Cardiff Council’s Velodrome Project Turns Into a Costly Oversight
Cardiff Council finds itself in hot water after spending over £1 million on planning for a new velodrome project that ultimately got scrapped. The city council made the decision in January to halt the plans for the new velodrome at the International Sports Village (ISV) in Grangetown, pivoting towards potentially constructing a driving range on the same location. Back in 2021, details of the proposed velodrome emerged, leading to an investigative approach by the Local Democracy Reporting Service through a freedom of information (FOI) request, which exposed that a grand total of £1,038,420 had been expended on activities like business case consultancy, pre-planning work, design works, and engaging a contractor.
Despite the hefty spending, the council rationalised that the actual cost to them stood at £625,000, with some costs being deemed as still pertinent for future use. For instance, expenses on site surveys, contamination, and remediation works at the ISV can be repurposed to enhance the site’s value. The breakdown of costs involved in planning for the new velodrome between March 2021 and January 2025 revealed that significant amounts were allocated for pre-planning works, contractor engagement, business case consultancy, site investigation, planning fees, and technical design works.

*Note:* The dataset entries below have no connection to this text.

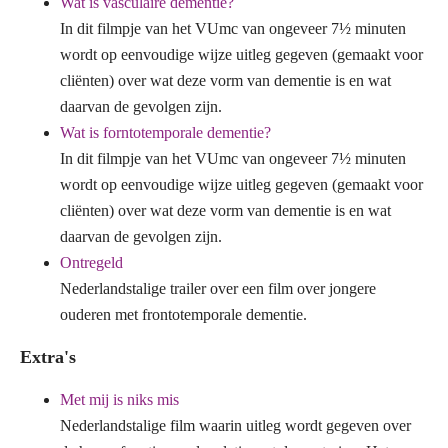
Wat is vasculaire dementie?
In dit filmpje van het VUmc van ongeveer 7½ minuten
wordt op eenvoudige wijze uitleg gegeven (gemaakt voor
cliënten) over wat deze vorm van dementie is en wat
daarvan de gevolgen zijn.
Wat is forntotemporale dementie?
In dit filmpje van het VUmc van ongeveer 7½ minuten
wordt op eenvoudige wijze uitleg gegeven (gemaakt voor
cliënten) over wat deze vorm van dementie is en wat
daarvan de gevolgen zijn.
Ontregeld
Nederlandstalige trailer over een film over jongere
ouderen met frontotemporale dementie.
Extra's
Met mij is niks mis
Nederlandstalige film waarin uitleg wordt gegeven over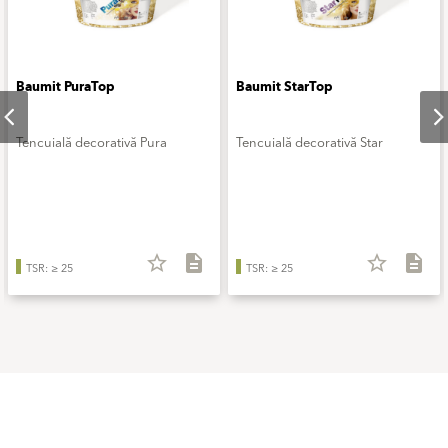
Baumit PuraTop
Baumit StarTop
Tencuială decorativă Pura
Tencuială decorativă Star
star_border
description
star_border
description
TSR: ≥ 25
TSR: ≥ 25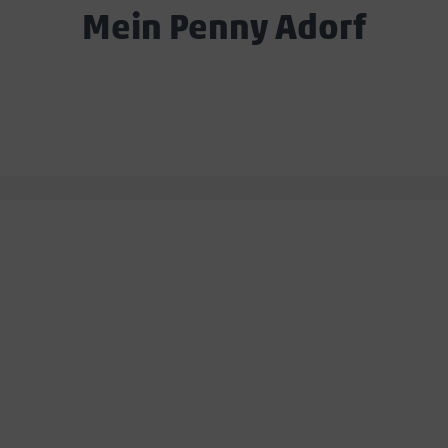
Mein Penny Adorf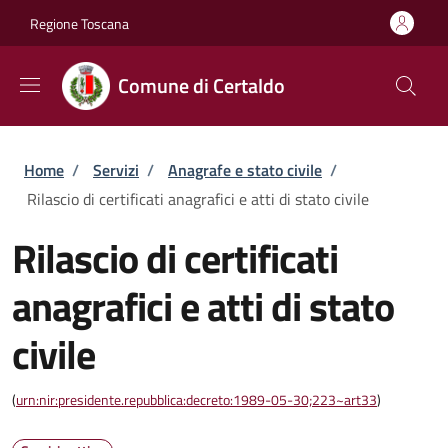
Salta al contenuto principale
Skip to footer content
Regione Toscana
Comune di Certaldo
Briciole di pane
Home
/
Servizi
/
Anagrafe e stato civile
/
Rilascio di certificati anagrafici e atti di stato civile
Rilascio di certificati
anagrafici e atti di stato
civile
(
urn:nir:presidente.repubblica:decreto:1989-05-30;223~art33
)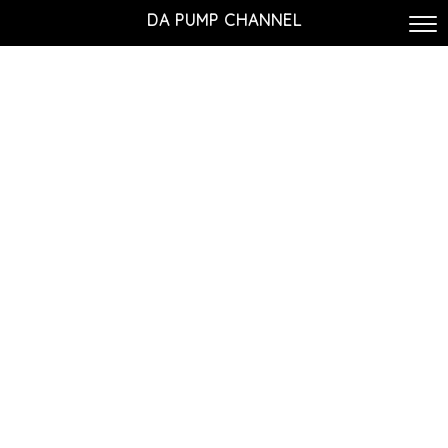
DA PUMP CHANNEL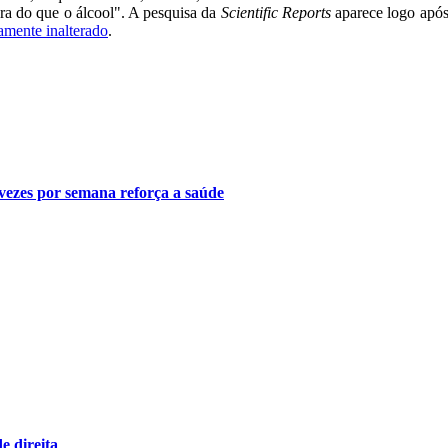
gura do que o álcool". A pesquisa da
Scientific Reports
aparece logo após 
amente inalterado
.
 vezes por semana reforça a saúde
e direita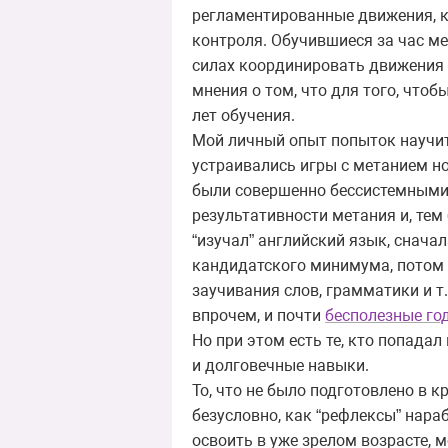
регламентированные движения, к
контроля. Обучившиеся за час м
силах координировать движения
мнения о том, что для того, что
лет обучения.
Мой личный опыт попыток научит
устраивались игры с метанием нож
были совершенно бессистемными,
результативности метания и, тем
“изучал” английский язык, сначал
кандидатского минимума, потом 
заучивания слов, грамматики и т.
впрочем, и почти
бесполезные го
Но при этом есть те, кто попада
и долговечные навыки.
То, что не было подготовлено в
безусловно, как “рефлексы” нара
освоить в уже зрелом возрасте,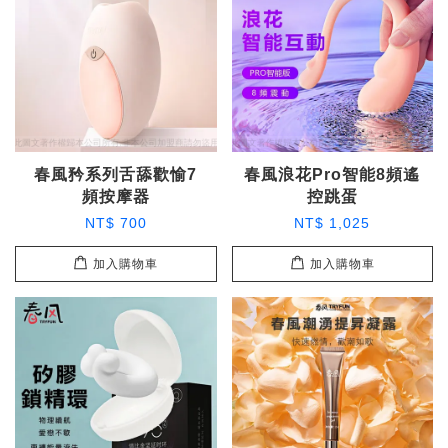
春風矜系列舌舔歡愉7
春風浪花Pro智能8頻遙
頻按摩器
控跳蛋
NT$ 700
NT$ 1,025
加入購物車
加入購物車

The proposed velodrome intended for Cardiff Bay aimed to serve as a replacement for the existing Maindy Velodrome in Cathays, which was initially slated for demolition under the Cathays High School expansion scheme. Concurrently with shelving the velodrome project, the council seized an opportunity to negotiate for land as an alternative to Maindy, with an offering extended for land formerly occupied by Companies House on Crown Way. The space initially earmarked for the velodrome, formerly the Toys R Us site at ISV, is now being considered for a Topgolf driving range as per the approved plans by Cardiff Council cabinet members.
In January, Cardiff Council presented a report disclosing a capital cost of £625,000 incurred during the planning phase for the velodrome project, budgeted from earmarked reserves. The council clarified that the rise in costs, exceeding the initial estimate of £6 million and peaking over £9 million, rendered the business plan for the velodrome no longer sustainable due to inflation, additional specifications like a closed-loop cycle circuit, and escalating interest rates. The commitment to exploring a closed-loop circuit’s implementation retains precedence, hinting at using the existing design plans if a suitable location is secured. Cardiff Council is resolute in evolving the ISV into a premier sporting and recreational hub, exploring opportunities like the proposed Topgolf attraction.
Campaigners have persistently opposed the council’s development agenda for Maindy Velodrome, advocating for the Companies House land as a preferable site for Cathays High School expansion. The council’s outreach on land acquisition, including formal enquiries dating back to 2017 and a focused meeting in September 2022, reflected strategic intent. Noteworthy is the financial outlay on legal fees and consultancy related to proposing a land swap between Maindy Park and Caedelyn Park in Rhiwbina, contingent upon acquiring Companies House land; a move currently on hold pending further negotiations.
The Charity Commission’s involvement in overseeing the proposed land swap, subsequent to Cardiff Council’s application in 2023, underscores the complex dynamics at play in repurposing land assets. While the saga unravels, the potential utilisation of Maindy Park for secondary school expansion lingers, as the viability hinges on fruitful discussions with land stakeholders. Notably, the nuanced intricacies of land development and reconfiguration underscore the multifaceted considerations encircling strategic urban planning initiatives.
In conclusion, Cardiff Council’s misadventure in the velodrome project illuminates the complexity and uncertainties inherent in large-scale urban development undertakings. The earmarking of substantial financial resources for projects that may face unforeseen challenges underscores the importance of rigorous due diligence and stakeholder engagement to ensure sustainable and viable outcomes for community-centric initiatives.